-- AVAILABLE DATA follows --

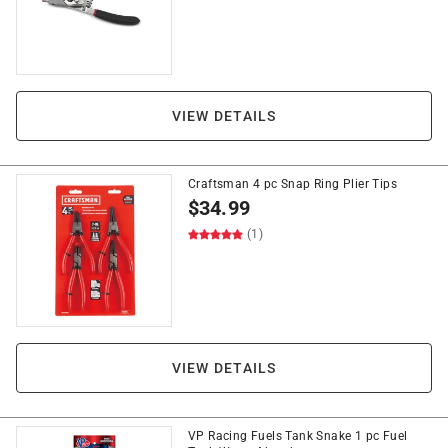
VIEW DETAILS
Craftsman 4 pc Snap Ring Plier Tips
$
34.99
(1)
VIEW DETAILS
VP Racing Fuels Tank Snake 1 pc Fuel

-- AVAILABLE DATA concluded --

- [YOUR OBJECTIVE] Every entry above should be printed again exactly, except for the pictures.

- [TASK SOLUTION]
VIEW DETAILS
Craftsman 4 pc Snap Ring Plier Tips
$
34.99
(1)
VIEW DETAILS
VP Racing Fuels Tank Snake 1 pc Fuel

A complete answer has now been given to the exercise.